**What to work on:** All lines in the data below carrying the string "латуни" are to be located and copied.
□ □ □ □
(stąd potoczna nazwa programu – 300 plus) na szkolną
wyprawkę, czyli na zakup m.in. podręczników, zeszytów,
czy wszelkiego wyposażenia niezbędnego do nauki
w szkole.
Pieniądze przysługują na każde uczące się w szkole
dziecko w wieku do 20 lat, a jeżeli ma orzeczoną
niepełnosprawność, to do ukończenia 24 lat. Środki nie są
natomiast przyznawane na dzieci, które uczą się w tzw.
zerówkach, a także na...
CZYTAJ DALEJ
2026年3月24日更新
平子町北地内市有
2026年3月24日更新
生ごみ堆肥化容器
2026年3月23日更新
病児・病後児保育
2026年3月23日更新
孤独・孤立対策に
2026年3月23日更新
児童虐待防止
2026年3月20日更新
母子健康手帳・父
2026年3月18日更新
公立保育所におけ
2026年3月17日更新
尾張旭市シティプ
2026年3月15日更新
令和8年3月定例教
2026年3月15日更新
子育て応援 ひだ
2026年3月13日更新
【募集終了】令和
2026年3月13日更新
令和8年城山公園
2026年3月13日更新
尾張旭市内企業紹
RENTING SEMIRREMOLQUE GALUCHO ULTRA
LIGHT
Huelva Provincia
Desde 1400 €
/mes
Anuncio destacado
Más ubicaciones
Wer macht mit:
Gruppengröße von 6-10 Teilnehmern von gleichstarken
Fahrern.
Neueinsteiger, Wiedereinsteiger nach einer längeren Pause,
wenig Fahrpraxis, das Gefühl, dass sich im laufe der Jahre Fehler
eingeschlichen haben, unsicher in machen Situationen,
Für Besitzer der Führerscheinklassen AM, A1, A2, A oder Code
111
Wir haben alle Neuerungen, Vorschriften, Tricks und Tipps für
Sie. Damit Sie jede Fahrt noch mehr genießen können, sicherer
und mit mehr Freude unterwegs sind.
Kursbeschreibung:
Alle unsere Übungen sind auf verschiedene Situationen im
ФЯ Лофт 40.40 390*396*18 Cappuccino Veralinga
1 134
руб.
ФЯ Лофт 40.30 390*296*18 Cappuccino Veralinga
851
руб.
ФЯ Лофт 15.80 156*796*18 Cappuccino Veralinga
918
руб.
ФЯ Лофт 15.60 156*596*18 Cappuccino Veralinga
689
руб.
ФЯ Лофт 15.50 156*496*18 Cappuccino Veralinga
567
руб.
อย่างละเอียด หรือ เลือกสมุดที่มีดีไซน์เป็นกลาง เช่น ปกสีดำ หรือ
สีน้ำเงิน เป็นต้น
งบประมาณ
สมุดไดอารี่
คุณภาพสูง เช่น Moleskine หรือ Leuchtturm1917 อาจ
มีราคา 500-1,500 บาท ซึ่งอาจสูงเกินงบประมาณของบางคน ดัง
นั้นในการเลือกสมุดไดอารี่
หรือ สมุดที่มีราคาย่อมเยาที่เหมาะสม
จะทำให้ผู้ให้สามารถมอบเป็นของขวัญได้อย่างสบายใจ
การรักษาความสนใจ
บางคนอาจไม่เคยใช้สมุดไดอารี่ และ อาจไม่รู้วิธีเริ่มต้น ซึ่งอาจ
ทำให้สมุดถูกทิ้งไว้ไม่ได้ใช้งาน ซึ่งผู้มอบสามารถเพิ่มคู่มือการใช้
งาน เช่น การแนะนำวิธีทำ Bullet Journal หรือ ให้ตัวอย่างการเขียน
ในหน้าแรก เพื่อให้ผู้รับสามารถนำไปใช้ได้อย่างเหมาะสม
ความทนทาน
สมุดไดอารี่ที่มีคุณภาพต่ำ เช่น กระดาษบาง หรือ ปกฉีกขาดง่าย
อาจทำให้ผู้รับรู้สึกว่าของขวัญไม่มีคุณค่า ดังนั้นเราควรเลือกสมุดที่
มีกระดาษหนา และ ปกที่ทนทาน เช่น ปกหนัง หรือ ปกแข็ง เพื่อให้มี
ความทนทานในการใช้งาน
□ □ □ □
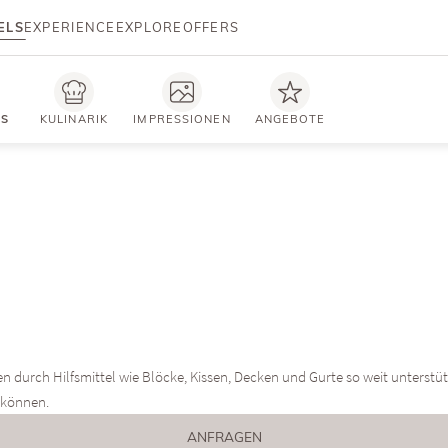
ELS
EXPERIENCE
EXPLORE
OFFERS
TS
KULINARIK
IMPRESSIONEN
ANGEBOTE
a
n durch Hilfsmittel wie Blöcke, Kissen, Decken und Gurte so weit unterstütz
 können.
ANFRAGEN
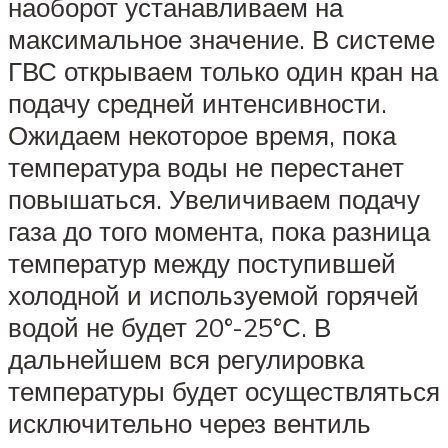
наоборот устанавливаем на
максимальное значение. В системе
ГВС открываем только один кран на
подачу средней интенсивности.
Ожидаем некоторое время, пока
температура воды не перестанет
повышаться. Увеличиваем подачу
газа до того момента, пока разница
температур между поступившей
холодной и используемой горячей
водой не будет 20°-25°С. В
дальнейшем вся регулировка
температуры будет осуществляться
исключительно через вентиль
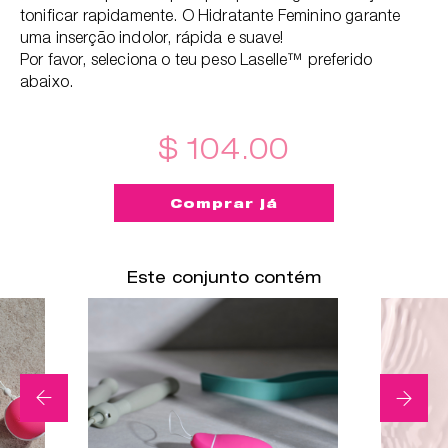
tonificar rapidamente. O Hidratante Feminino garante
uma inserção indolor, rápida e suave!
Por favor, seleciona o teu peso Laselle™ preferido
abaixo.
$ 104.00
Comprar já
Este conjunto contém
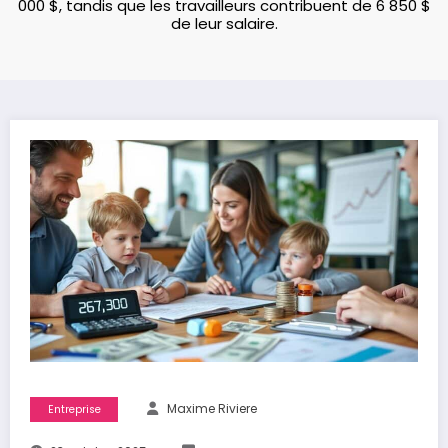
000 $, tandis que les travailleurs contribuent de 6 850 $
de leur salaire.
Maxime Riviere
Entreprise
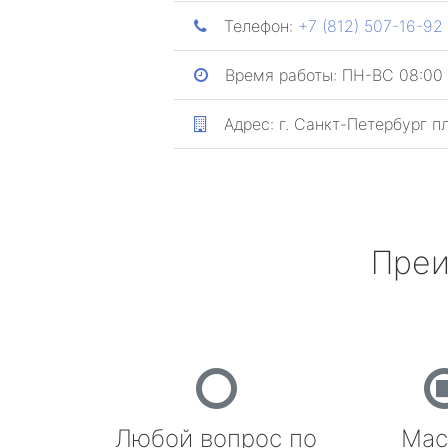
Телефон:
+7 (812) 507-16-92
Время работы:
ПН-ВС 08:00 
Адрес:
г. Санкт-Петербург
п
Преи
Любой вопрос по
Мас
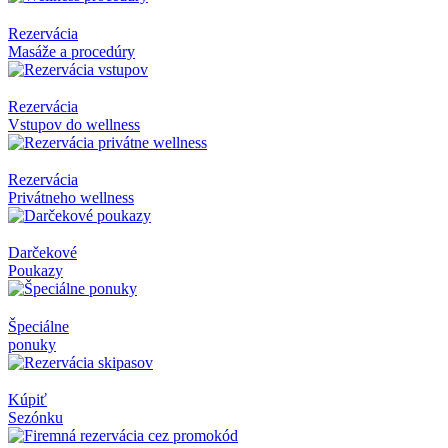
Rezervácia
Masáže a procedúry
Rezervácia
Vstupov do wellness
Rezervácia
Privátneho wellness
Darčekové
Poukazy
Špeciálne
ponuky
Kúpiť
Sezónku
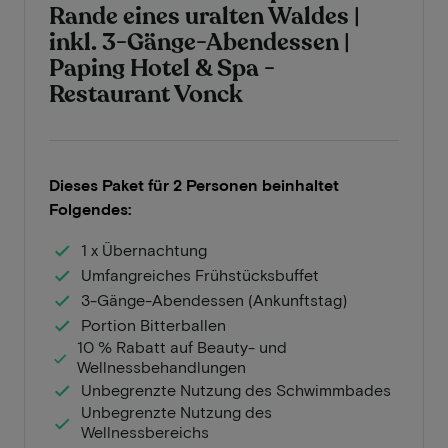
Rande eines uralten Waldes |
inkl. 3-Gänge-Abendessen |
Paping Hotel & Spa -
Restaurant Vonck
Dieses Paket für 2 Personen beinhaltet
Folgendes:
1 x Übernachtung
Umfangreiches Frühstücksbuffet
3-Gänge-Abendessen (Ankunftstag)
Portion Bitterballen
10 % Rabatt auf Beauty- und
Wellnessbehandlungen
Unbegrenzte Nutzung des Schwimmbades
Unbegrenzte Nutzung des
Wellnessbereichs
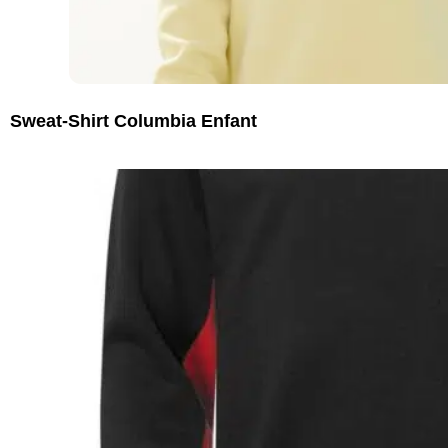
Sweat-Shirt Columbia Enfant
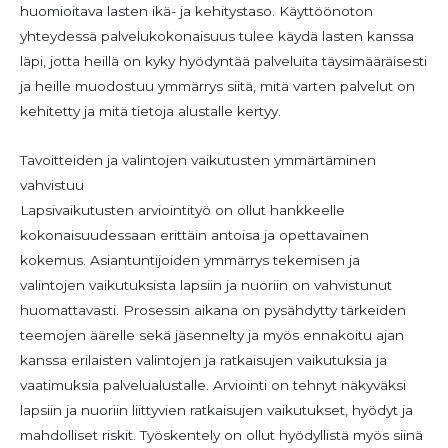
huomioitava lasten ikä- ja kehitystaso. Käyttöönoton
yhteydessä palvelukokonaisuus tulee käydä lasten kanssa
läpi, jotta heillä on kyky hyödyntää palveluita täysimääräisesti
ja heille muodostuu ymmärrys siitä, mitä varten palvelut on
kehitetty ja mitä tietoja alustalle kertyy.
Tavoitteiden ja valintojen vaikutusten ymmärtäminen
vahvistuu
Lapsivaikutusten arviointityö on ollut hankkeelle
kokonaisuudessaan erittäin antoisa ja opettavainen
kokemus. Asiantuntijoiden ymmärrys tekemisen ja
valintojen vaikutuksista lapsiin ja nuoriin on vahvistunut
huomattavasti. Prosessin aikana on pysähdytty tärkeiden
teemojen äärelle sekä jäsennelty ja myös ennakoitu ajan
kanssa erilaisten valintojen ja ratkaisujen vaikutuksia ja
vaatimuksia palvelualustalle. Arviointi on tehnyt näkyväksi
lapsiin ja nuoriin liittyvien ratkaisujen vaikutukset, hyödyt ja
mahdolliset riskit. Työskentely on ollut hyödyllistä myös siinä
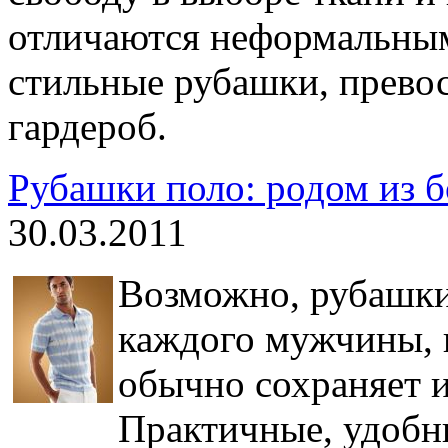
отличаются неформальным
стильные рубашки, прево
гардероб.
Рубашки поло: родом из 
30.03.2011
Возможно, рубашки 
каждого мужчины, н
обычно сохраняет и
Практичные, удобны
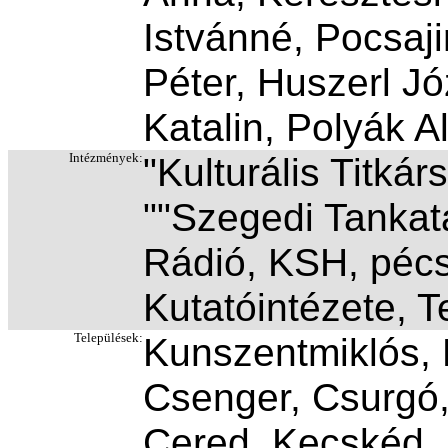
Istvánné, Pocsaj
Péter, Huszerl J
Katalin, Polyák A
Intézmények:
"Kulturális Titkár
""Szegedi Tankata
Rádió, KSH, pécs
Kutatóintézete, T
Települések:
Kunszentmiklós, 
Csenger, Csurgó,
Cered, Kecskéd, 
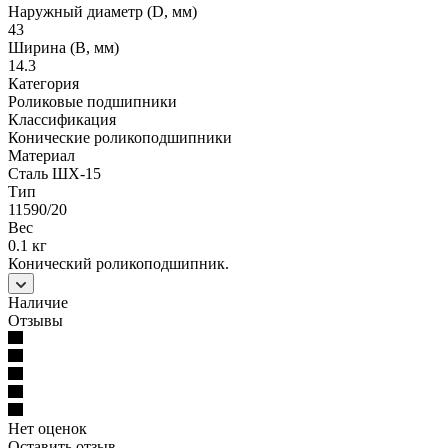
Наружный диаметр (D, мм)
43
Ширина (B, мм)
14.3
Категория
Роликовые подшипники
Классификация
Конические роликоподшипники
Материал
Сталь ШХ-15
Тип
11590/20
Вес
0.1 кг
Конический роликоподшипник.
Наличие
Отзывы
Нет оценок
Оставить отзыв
□ □ □ □
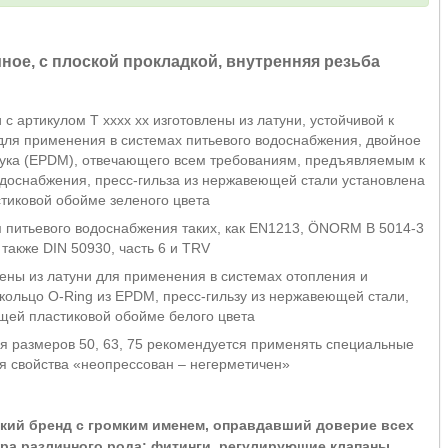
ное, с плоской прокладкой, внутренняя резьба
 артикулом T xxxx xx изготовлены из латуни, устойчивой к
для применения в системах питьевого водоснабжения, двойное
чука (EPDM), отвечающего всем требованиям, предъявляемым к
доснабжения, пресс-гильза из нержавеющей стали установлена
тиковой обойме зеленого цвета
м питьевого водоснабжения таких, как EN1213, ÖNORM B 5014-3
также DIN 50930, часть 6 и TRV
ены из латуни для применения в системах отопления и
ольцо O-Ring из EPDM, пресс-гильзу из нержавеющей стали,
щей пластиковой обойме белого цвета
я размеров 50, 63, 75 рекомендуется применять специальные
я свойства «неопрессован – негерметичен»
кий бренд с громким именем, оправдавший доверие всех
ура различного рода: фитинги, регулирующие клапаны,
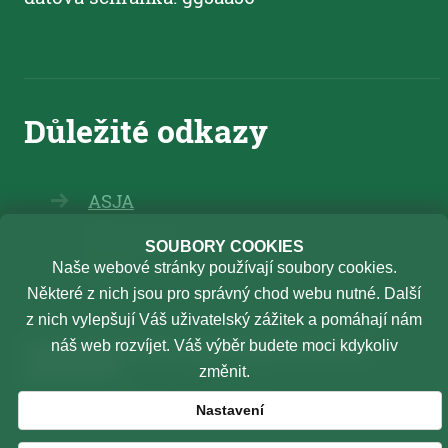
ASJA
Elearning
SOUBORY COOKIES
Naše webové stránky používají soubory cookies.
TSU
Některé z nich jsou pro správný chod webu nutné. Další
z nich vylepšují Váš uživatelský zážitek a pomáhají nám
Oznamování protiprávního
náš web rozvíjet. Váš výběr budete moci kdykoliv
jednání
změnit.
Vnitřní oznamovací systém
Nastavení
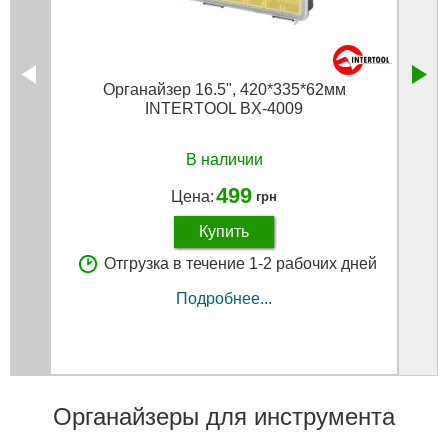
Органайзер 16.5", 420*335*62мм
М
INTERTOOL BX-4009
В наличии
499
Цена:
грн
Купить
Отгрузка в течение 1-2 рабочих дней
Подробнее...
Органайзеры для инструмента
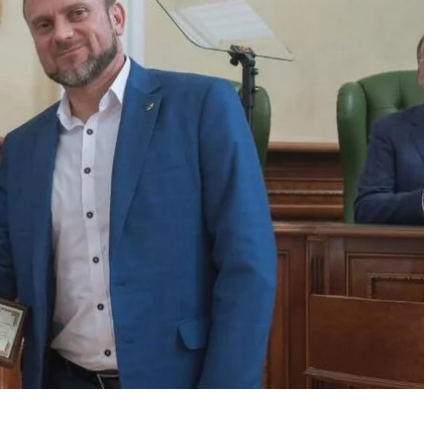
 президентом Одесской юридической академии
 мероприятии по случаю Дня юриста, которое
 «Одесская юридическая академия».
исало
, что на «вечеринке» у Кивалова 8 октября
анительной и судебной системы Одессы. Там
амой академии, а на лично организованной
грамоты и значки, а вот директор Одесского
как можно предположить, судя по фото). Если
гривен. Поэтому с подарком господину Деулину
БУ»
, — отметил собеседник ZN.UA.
□ □ □ □
**Your response:**
 артикулом T xxxx xx изготовлены из латуни, устойчивой к
ены из латуни для применения в системах отопления и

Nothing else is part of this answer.